On one hand, most neuroscientists now say, “our sense of self is a neuronal illusion.” On the other, they say, “But we make our own purposes, and they’re real.” They can’t have it both ways.
If the self is not real, then the entity that supposedly ‘makes its own purposes’ cannot be real. Neuroscientists are both deconstructing the ‘neuronal illusion’ of the self, by rightly reducing it to biological processes, and wrongly promoting it, by talking about ‘building a self and making our own purposes.’
This is the core contradiction of the field, and it cannot be resolved by an appeal to reason and science. That can only sustain the vicious circle, and continue to elevate, by leaving no alternative, the very thing neuroscience is showing doesn’t actually exist.
It seems a little absurd to write about the existence of the self when the personal is palatial, and narcissism is all the rage. To be sure, the self is a driver of motivations and images, but in itself, it is essentially a mechanism for action in separation. Motivations are more real than the self, and below the matrix are the biological drives of hunger and sex.
The construct of the self appropriates our biological drives, and turns them into desires, which are often very powerful motivators. What is beyond a sense of separate self, thinking it’s in control, or the illusion of control, thinking it’s a separate self?
The biological drives of hunger and sex are filtered through the self, which include desire, motivation and control. To understand oneself, one has to not only examine one’s motivations, but also look at the phenomena of separation, desire and control.
The question becomes, is it possible to operate effectively in the world without the ‘neuronal illusion’ of the self?
At best, the self is an organizing principle for the chaos of thought and society; at worst, the ego is a destroyer of worlds. In short, separation is the first illusion; the sense of self derives from it the second; and control of our environments and other people a third. Remove one of these psychological pillars, and the false structure begins to healthily dissolve.
That’s not what is happening however. The psychological edifice upon which Western and world civilization has been built is collapsing under its own rotten weight, and people around the world are reacting by accentuating the smallest, seemingly irreducible unit—me, myself and I. Individualism, which used to be an American quirk, has become the fundamental quark of global society.

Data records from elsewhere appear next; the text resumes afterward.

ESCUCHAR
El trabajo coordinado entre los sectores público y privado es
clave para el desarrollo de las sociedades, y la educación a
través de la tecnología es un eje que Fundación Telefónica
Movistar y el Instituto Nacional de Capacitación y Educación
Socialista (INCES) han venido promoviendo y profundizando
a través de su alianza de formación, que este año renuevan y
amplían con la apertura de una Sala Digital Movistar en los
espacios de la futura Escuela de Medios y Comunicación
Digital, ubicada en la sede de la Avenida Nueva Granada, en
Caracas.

The self, however it is construed and constructed, has its roots in the mistake of psychological separation. And since the self is the first psychological separation (division from that point on), it is therefore the actual ‘original sin.’

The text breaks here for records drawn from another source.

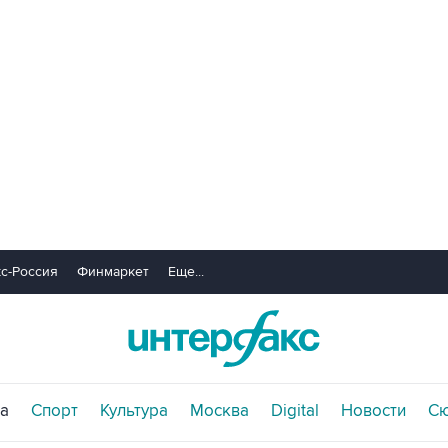
с-Россия
Финмаркет
Еще...
а
Спорт
Культура
Москва
Digital
Новости
С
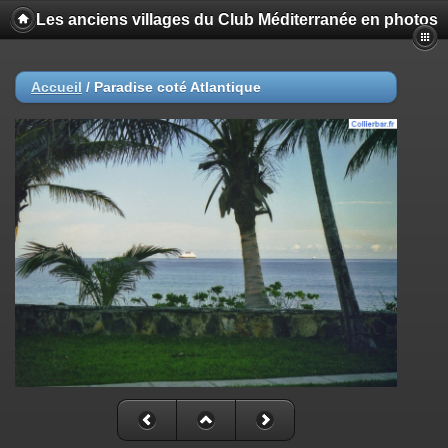
Les anciens villages du Club Méditerranée en photos
Accueil
/
Paradise coté Atlantique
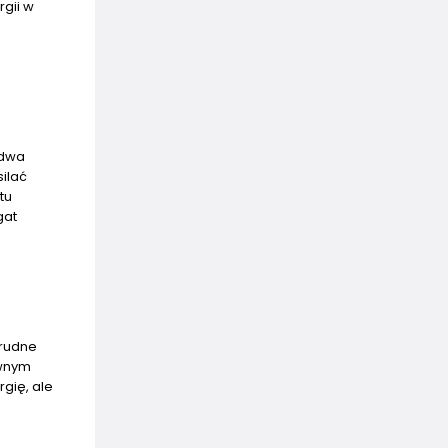
rgii w
 dwa
ilać
tu
gat
trudne
ywnym
gię, ale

Without the baggage of Christian or Islamic morality, a ‘sin’ is as its root meaning suggests—a mistake. It may be a very deep mistake, such as murdering another human being, whether personally, or in wars between nations or gangs (which are essentially the same), but it is a mistake nonetheless.

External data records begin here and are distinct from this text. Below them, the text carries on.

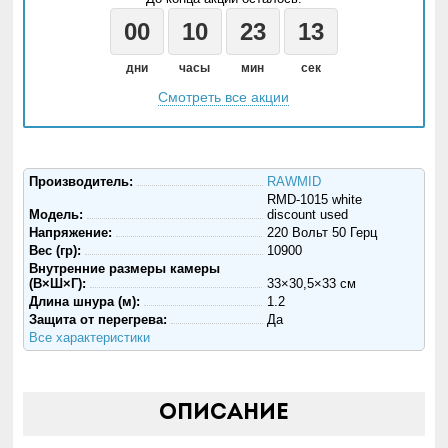
00
10
23
10
дни
часы
мин
сек
Смотреть все акции
Производитель:
RAWMID
RMD-1015 white
Модель:
discount used
Напряжение:
220 Вольт 50 Герц
Вес (гр):
10900
Внутренние размеры камеры
(В×Ш×Г):
33×30,5×33 см
Длина шнура (м):
1.2
Защита от перегрева:
Да
Все характеристики
Описание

In short, the self is a construct that has outlived its usefulness. And not just because neuroscience is demonstrating that it’s a ‘neuronal illusion.’ More importantly, and much more pressingly, the unexamined conflation of the human mind’s capability for utilitarian separation, which enables humans to grow crops and build canals, bridges and houses, with psychological division, which enables humans to generate sectarianism, war and suffering, has to be clarified at the emotional level.
For both science and spirituality, the question and crisis turn on the observer. Science cannot be done if there is no observer to observe, measure and experiment. But inner growth cannot occur as long as the separation as the observer is taken as an actuality.
Can separation and the observer can be provisionally accepted for doing science, and for setting goals and organizing one’s daily life, but held lightly and let go in observing the movement of nature and thought during leisure? In this way, the human capability of separation isn’t carried over into the psychological realm, where it becomes division, conflict and fragmentation.
Ending psychological division (as contrasted with utilitarian separation and science) is not an option, a luxury for contemplatives and philosophers to pursue at their allegedly unproductive leisure. Given the crisis of consciousness and the hellacious state of the world, it is the first responsibility of the awakening human being.
When passive watchfulness catches thought in the act of dividing itself from itself as the observer, the illusory separation of self falls away. Then, in effortlessly sustaining attention out of curiosity, sensitivity and the urge and intent to see things as they are within and without, the mind-as-thought falls silent, and the infinite silence of the mind-without-thought is.
When the observer ends is there the self? Since the essence of the self is separation, when the observer ends, the self effectively ends, if only for whatever period the mind/brain remains in a state of attentiveness. Thought may continue operating in the brain, but with self-sustaining (not by the self!) attention, a movement of undirected and unwilled negation begins, quieting the mind completely.
Can children be shown, as they develop, how not to make this mistake of fabricating a fixed self, the precious ‘me’ of consumeristic society? Of course they can, but adults have to teach by doing, and show by their attentive example.